The questionnaire was devised in the light of the findings from the initial interviews. Questions were included about the storage of controlled drugs, the information recorded in controlled drugs registers, the disposal of out of date and unused stock, policies on the handling of drugs returned by patients or carers, and views about the acceptability of an inspection scheme and the need for advice and support for practices about the prescribing and administration of controlled drugs. In addition, open questions were included to ask respondents about their concerns about systems to prevent diversion and to seek suggestions for improvement. The questionnaire is available on the QSHC website at www.qshc.com/supplemental.
The questionnaire was mailed to all practices that had not been involved in the interviews. It was addressed to the practice manager with instructions that it should be completed by one of the doctors in the practice. A reminder was sent to non-responders after 3 weeks. Data from the completed questionnaires were entered into a database and descriptive statistics used to identify the proportions of practices with different controlled drug storage and register systems, their views on the security of current systems, and their ideas on how the systems could be improved.
Sixteen practices identified themselves as willing to take part in the interviews, but two of these withdrew because of the illness of a doctor in each practice. Interviews were completed with the nominated doctor in the other 14 practices. Six were single handed (one dispensing) and eight were group practices (one dispensing). The numbers of partners in the group practices varied from three to eight, and the mean number of years interviewees had been working as GPs was 16 (range 7–29). Five practices were inner city, seven suburban, and two rural.

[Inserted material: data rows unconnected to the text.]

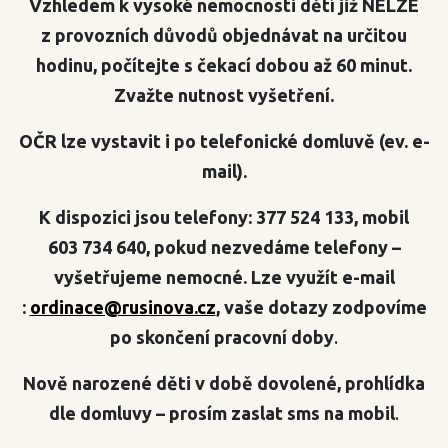
Vzhledem k vysoké nemocnosti dětí již NELZE
z provozních důvodů objednávat na určitou
hodinu, počítejte s čekací dobou až 60 minut.
Zvažte nutnost vyšetření.
OČR lze vystavit i po telefonické domluvě (ev. e-
mail).
K dispozici jsou telefony: 377 524 133, mobil
603 734 640, pokud nezvedáme telefony –
vyšetřujeme nemocné. Lze využít e-mail
:
ordinace@rusinova.cz
, vaše dotazy zodpovíme
po skončení pracovní doby
.
Nově narozené děti v době dovolené, prohlídka
dle domluvy – prosím zaslat sms na mobil
.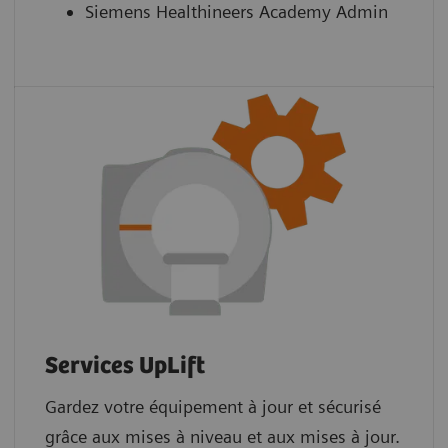
Siemens Healthineers Academy Admin
Services UpLift
Gardez votre équipement à jour et sécurisé
grâce aux mises à niveau et aux mises à jour.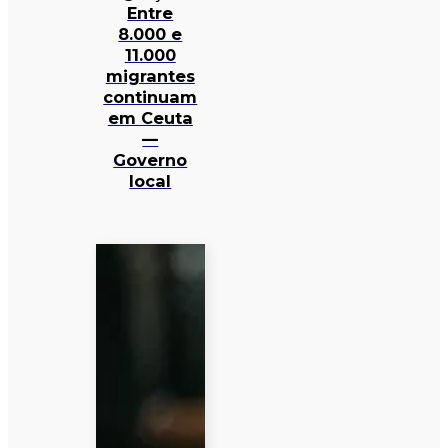
Entre
8.000 e
11.000
migrantes
continuam
em Ceuta
—
Governo
local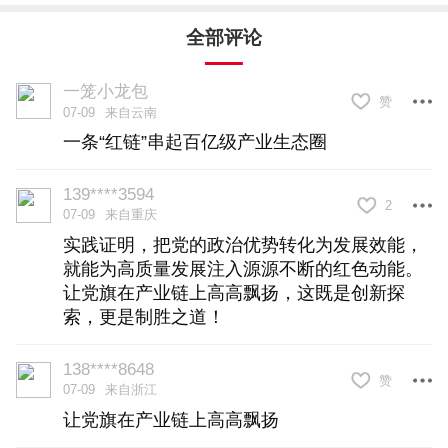
变。而这一切的核心密码，正是一条贯穿
全部评论
产业、服务、治理的党建“红链”。
一笼小龙包
赞
07-09
来自云南
一条“红链”串起百亿级产业生态圈
▲园区开展“典”亮法治路“渡”企新发展活动。
139****3594
2
07-09
来自重庆
实践证明，把党的政治优势转化为发展效能，
▲企业员工欢度元宵节。
就能为高质量发展注入源源不断的红色动能。
让党旗在产业链上高高飘扬，这既是创新探
索，更是制胜之道！
▲“青律助新·法护万家”活动走进园区。
（本组图片均由受访者
138****8648
赞
07-09
来自浙江
提供）
让党旗在产业链上高高飘扬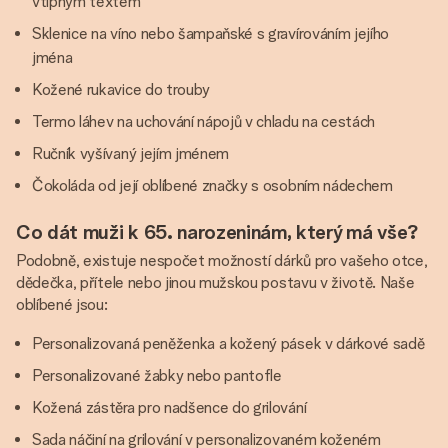
vtipným textem
Sklenice na víno nebo šampaňské s gravírováním jejího
jména
Kožené rukavice do trouby
Termo láhev na uchování nápojů v chladu na cestách
Ručník vyšívaný jejím jménem
Čokoláda od její oblíbené značky s osobním nádechem
Co dát muži k 65. narozeninám, který má vše?
Podobně, existuje nespočet možností dárků pro vašeho otce,
dědečka, přítele nebo jinou mužskou postavu v životě. Naše
oblíbené jsou:
Personalizovaná peněženka a kožený pásek v dárkové sadě
Personalizované žabky nebo pantofle
Kožená zástěra pro nadšence do grilování
Sada náčiní na grilování v personalizovaném koženém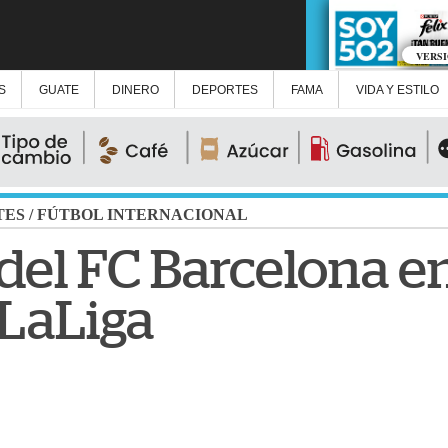
VERS
S
GUATE
DINERO
DEPORTES
FAMA
VIDA Y ESTILO
TES
/
FÚTBOL INTERNACIONAL
9 del FC Barcelona en
 LaLiga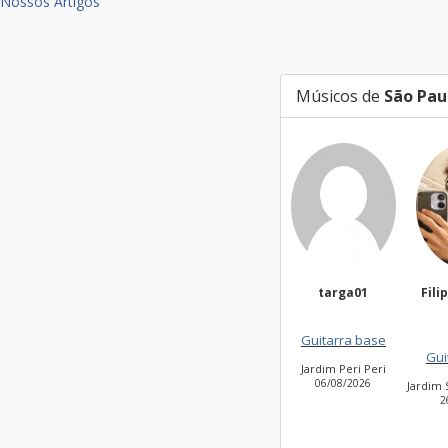
Nossos Artigos
Músicos de
São Pau
targa01
Filippi Fonseca
Ma
Silv
Guitarra base
Guitarra base
Jardim Peri Peri
Vil
06/08/2026
2
Jardim São Bento Novo
26/07/2026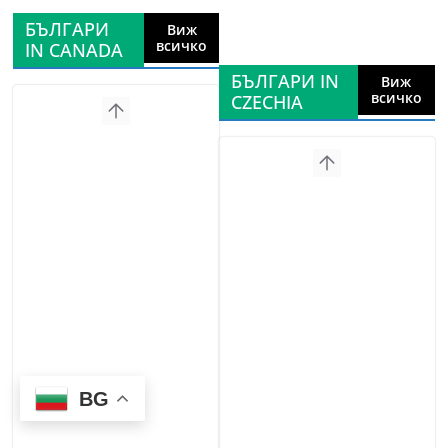
БЪЛГАРИ
Виж
всичко
IN CANADA
БЪЛГАРИ IN
Виж
всичко
CZECHIA
BG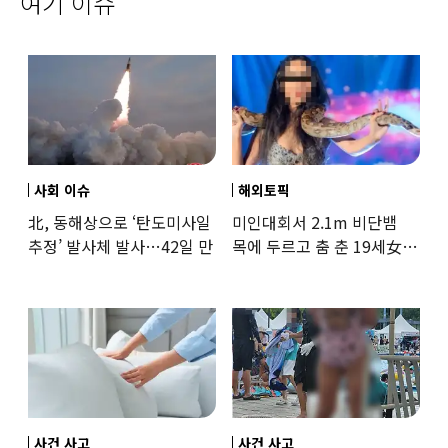
여기 이슈
사회 이슈
해외토픽
北, 동해상으로 ‘탄도미사일
미인대회서 2.1m 비단뱀
추정’ 발사체 발사…42일 만
목에 두르고 춤 춘 19세女
‘경악’…결국
사건 사고
사건 사고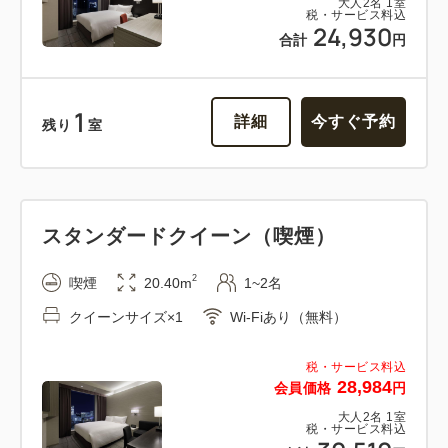
大人
2
名
1
室
税・サービス料込
24,930
合計
円
1
詳細
今すぐ予約
残り
室
スタンダードクイーン（喫煙）
2
喫煙
20.40m
1~2名
クイーンサイズ×1
Wi-Fiあり（無料）
税・サービス料込
28,984
会員価格
円
大人
2
名
1
室
税・サービス料込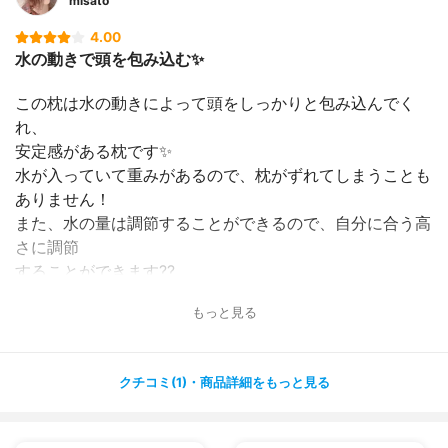
misato
4.00
水の動きで頭を包み込む✨
この枕は水の動きによって頭をしっかりと包み込んでく
れ、
安定感がある枕です✨
水が入っていて重みがあるので、枕がずれてしまうことも
ありません！
また、水の量は調節することができるので、自分に合う高
さに調節
することができます??
もっと見る
肩や首の形にフィットしてくれるからか、朝起きた時の肩
や首の
凝った感じは全くなくなりました( ^ω^ )
クチコミ(1)・商品詳細をもっと見る
水の動く音がはじめは寝付くまで少し気になりましたが、
慣れてくると気にならなくなりました✨
仰向けでも横向きでも快適に眠れると思います✨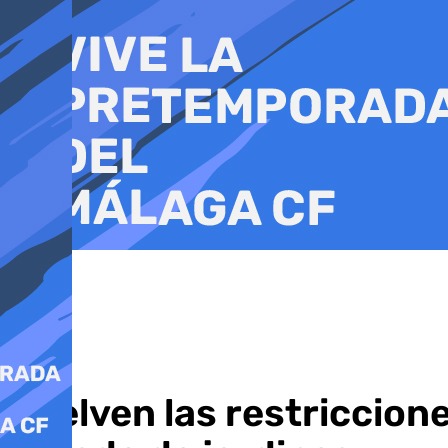
Ir
al
contenido
Vuelven las restriccione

Four practices did not keep or store controlled drugs, either because they undertook little or no out of hours work themselves or because they used alternative medication—for example, nalbuphine injection in place of diamorphine. Drugs were stored in three locations: a practice stock in a locked cupboard or dedicated drug storage cabinet; in the doctor’s own medical bag; and/or in a practice emergency bag. In two of the 10 practices drugs were kept only in the doctor’s medical bag. Inspection confirmed that, in the eight practices that held a supply of controlled drugs on the premises, secure safes or storage cupboards were used. In the dispensing practices, controlled drugs were stored in dedicated cabinets separated from other drugs.

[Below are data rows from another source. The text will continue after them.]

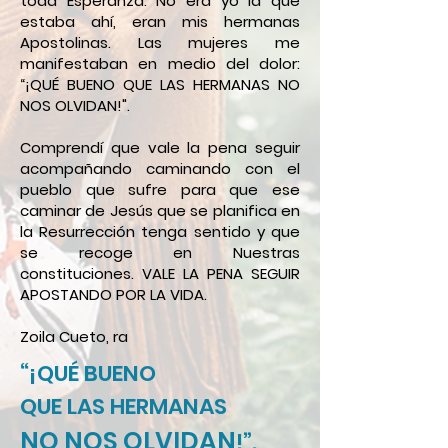
toda Esperanza. No era yo la que
estaba ahí, eran mis hermanas
Apostolinas. Las mujeres me
manifestaban en medio del dolor:
“¡QUÉ BUENO QUE LAS HERMANAS NO
NOS OLVIDAN!".
Comprendí que vale la pena seguir
acompañando caminando con el
pueblo que sufre para que ese
caminar de Jesús que se planifica en
la Resurrección tenga sentido y que
se recoge en Nuestras
constituciones. VALE LA PENA SEGUIR
APOSTANDO POR LA VIDA.
Zoila Cueto, ra
“¡QUÉ BUENO
QUE LAS HERMANAS
NO NOS OLVIDAN
!”.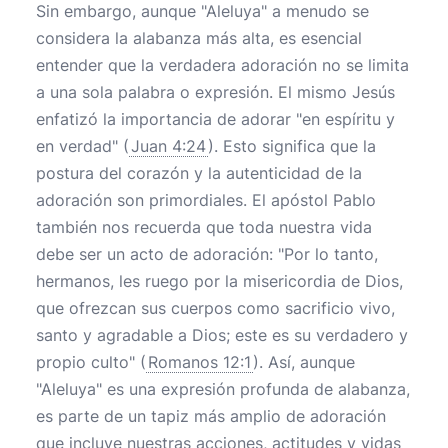
Sin embargo, aunque "Aleluya" a menudo se
considera la alabanza más alta, es esencial
entender que la verdadera adoración no se limita
a una sola palabra o expresión. El mismo Jesús
enfatizó la importancia de adorar "en espíritu y
en verdad" (
Juan 4:24
). Esto significa que la
postura del corazón y la autenticidad de la
adoración son primordiales. El apóstol Pablo
también nos recuerda que toda nuestra vida
debe ser un acto de adoración: "Por lo tanto,
hermanos, les ruego por la misericordia de Dios,
que ofrezcan sus cuerpos como sacrificio vivo,
santo y agradable a Dios; este es su verdadero y
propio culto" (
Romanos 12:1
). Así, aunque
"Aleluya" es una expresión profunda de alabanza,
es parte de un tapiz más amplio de adoración
que incluye nuestras acciones, actitudes y vidas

A variety of drug registers were in use. Seven practices used a standard register published by the National Pharmaceutical Association but three used notebooks modified for the purpose. Both standard registers and modified notebooks had been altered by some practices to enable recording of batch numbers and total amount of drug in stock. Doctors who carried drugs in their bags also maintained personal registers, most commonly ruled notebooks. However, the format was inconsistent and one practitioner was so dissatisfied with current arrangements that he had devised a computerised system incorporating a permanent audit trail. Monitoring of practice registers and the stock of controlled drugs was undertaken by practice nurses (or dispensing staff in dispensing practices). Monitoring was undertaken at variable intervals, from daily to annually. No practice could recall having received an external inspection of their registers or storage arrangements for at least 10 years. Several respondents supported the reintroduction of some form of inspection—for example, one GP commented:
“No, I’m not satisfied with the present arrangements. I think they are hopeless. I mean, I think it was better when we had the regional medical officer come to inspect .... You could leave it in his hands to see whether the books and everything in the cupboard tallied. You know, it’s quite complicated, I think, to work out.”
Only two practices accepted the return of unused controlled drugs to the practice. The other 12 regarded returned drugs as an additional problem best left to pharmacies. Two practices reported that community nurses would collect unused controlled drugs and return them to a pharmacy on behalf of patients or carers. Some doctors were particularly concerned about the arrangements for the disposal of controlled drugs following the death of a patient at home:
“I don’t think at the moment there is a requirement that we have a register of controlled drugs that are returned. I think it could be legislated to ensure that these controlled drugs are disposed of properly. I don’t think there are any rules or advice or anything that I should tell patients what to do with controlled drugs.”
The questionnaire survey
Fourteen of the 142 practices in Leicestershire and Rutland had provided information about their controlled drug systems through participation in the interviews, and these were therefore excluded from the postal survey. One of the remaining practices had merged with another practice before the survey was undertaken, so a total of 127 practices were included. Ninety (70.9%) responded after two mailings. Of these, 20 (22.2%) were single handed (for six respondents, information about whether the practice was single handed or a group was not available). Thirty five (27.6%) of the 127 practices included in the survey were single handed. Sixteen (17.8%) responding practices were dispensing compared with 18 (14.4%) of the 127 practices included in the survey.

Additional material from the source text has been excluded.